WORK TO BE COMPLETED: The reply should hold every line of the data, unchanged and complete.

═══

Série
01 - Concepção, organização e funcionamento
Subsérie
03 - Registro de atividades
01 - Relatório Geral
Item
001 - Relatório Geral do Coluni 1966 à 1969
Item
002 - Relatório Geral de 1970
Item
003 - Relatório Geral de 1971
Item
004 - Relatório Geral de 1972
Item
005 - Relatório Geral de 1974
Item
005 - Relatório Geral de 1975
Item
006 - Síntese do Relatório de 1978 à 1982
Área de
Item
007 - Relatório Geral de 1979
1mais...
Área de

═══

RESPONSE AREA:
Série
01 - Concepção, organização e funcionamento
Subsérie
03 - Registro de atividades
01 - Relatório Geral
Item
001 - Relatório Geral do Coluni 1966 à 1969
Item
002 - Relatório Geral de 1970
Item
003 - Relatório Geral de 1971
Item
004 - Relatório Geral de 1972
Item
005 - Relatório Geral de 1974
Item
005 - Relatório Geral de 1975
Item
006 - Síntese do Relatório de 1978 à 1982
Área de
Item
007 - Relatório Geral de 1979
1mais...
Área de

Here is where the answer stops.